# MESSAGE-ix matrix improvement tool

This jupyter notebook is a prototype of the MESSAGE-ix matrix improvement tool.
This tool is aimed to automatically improve and optimize coefficient matrix quality for a MESSAGE-ix scenario and the used to return the results from scaled MESSAGE-ix matrix to the originally intended values.

This tool is derived from the tool developed by Makowski & Sosnowski, 1981 (https://pure.iiasa.ac.at/id/eprint/1766/1/CP-81-037.pdf)

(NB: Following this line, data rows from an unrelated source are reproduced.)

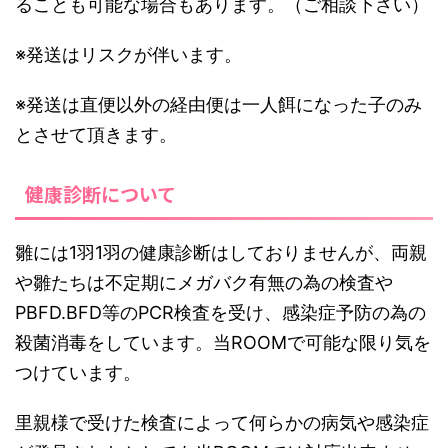
ることも可能な場合もあります。（ご相談下さい）
※発送はリスクが伴います。
※発送は直便以外の経由便は一人餌になった子のみ
とさせて頂きます。
健康診断について
雛には1羽1羽の健康診断はしておりませんが、両親
や雛たちは不定期にメガバク有無の為の検査や
PBFD.BFD等のPCR検査を受け、感染症予防の為の
殺菌消毒をしています。当ROOMで可能な限り気を
つけています。
里親様で受けた検査によって何らかの病気や感染症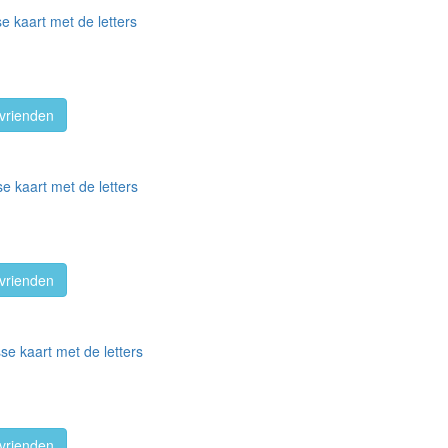
e kaart met de letters
vrienden
e kaart met de letters
vrienden
se kaart met de letters
vrienden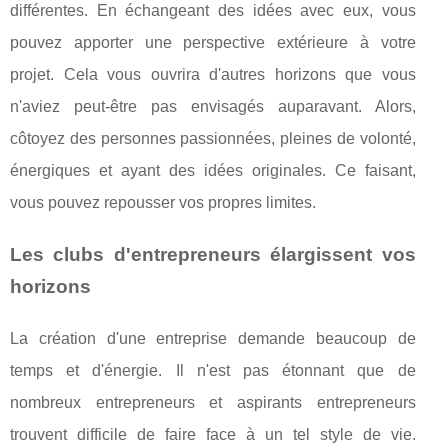
différentes. En échangeant des idées avec eux, vous
pouvez apporter une perspective extérieure à votre
projet. Cela vous ouvrira d'autres horizons que vous
n'aviez peut-être pas envisagés auparavant. Alors,
côtoyez des personnes passionnées, pleines de volonté,
énergiques et ayant des idées originales. Ce faisant,
vous pouvez repousser vos propres limites.
Les clubs d'entrepreneurs élargissent vos
horizons
La création d'une entreprise demande beaucoup de
temps et d'énergie. Il n'est pas étonnant que de
nombreux entrepreneurs et aspirants entrepreneurs
trouvent difficile de faire face à un tel style de vie.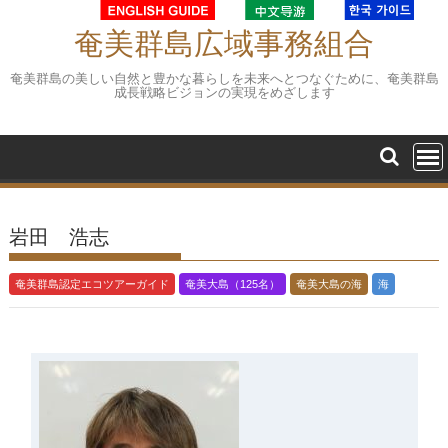
Skip
to
奄美群島広域事務組合
content
奄美群島の美しい自然と豊かな暮らしを未来へとつなぐために、奄美群島
成長戦略ビジョンの実現をめざします
岩田 浩志
奄美群島認定エコツアーガイド
奄美大島（125名）
奄美大島の海
海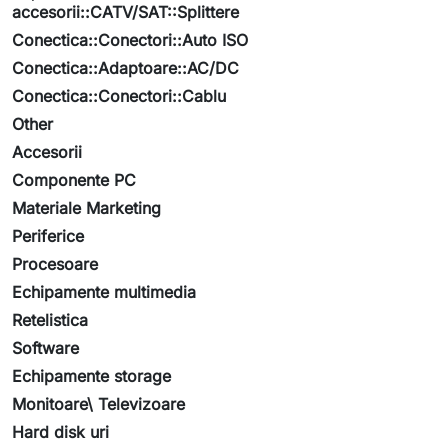
accesorii::CATV/SAT::Splittere
Conectica::Conectori::Auto ISO
Conectica::Adaptoare::AC/DC
Conectica::Conectori::Cablu
Other
Accesorii
Componente PC
Materiale Marketing
Periferice
Procesoare
Echipamente multimedia
Retelistica
Software
Echipamente storage
Monitoare\ Televizoare
Hard disk uri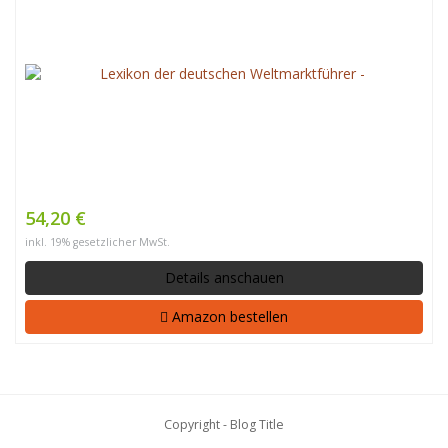
54,20 €
inkl. 19% gesetzlicher MwSt.
Details anschauen
Amazon bestellen
Copyright - Blog Title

According to Curtis and Reid (1972), matrix A can be described as well-scaled if:

$
\sum_{i} \sum_{j} \ (log_{10} \ |a_{i,j}|)^2 \leq v \qquad \qquad Eq. 1
$

with $v$ is an acceptable matrix quality criteria.
If $ax_{i,j}$ is $(log_{10} |a_{i,j}|)^2$ where $a_{i,j}$ is a non-zero value, matrix $Ax$ is:

In [1]:
import numpy as np
import pandas as pd
from pyomo.environ import *
from datetime import datetime
import xarray as xr

import matplotlib.pyplot as plt

def showme(df):
    return df["val"].unstack()

In [2]:
# Load the whole matrix
matrix       = (pd.read_csv('data/matrix_transport.csv')
               .set_index(['row','col'],drop=True)[['val']])
# Load and create matrix with small and large coefficient
matrix_up    = (pd.read_csv('data/matrix_transport_prob_upper.csv')
               .set_index(['row','col'],drop=True)[['val']])
matrix_lo    = (pd.read_csv('data/matrix_transport_prob_lower.csv')
               .set_index(['row','col'],drop=True)[['val']])
matrix_solv  = pd.concat([matrix_lo,matrix_up])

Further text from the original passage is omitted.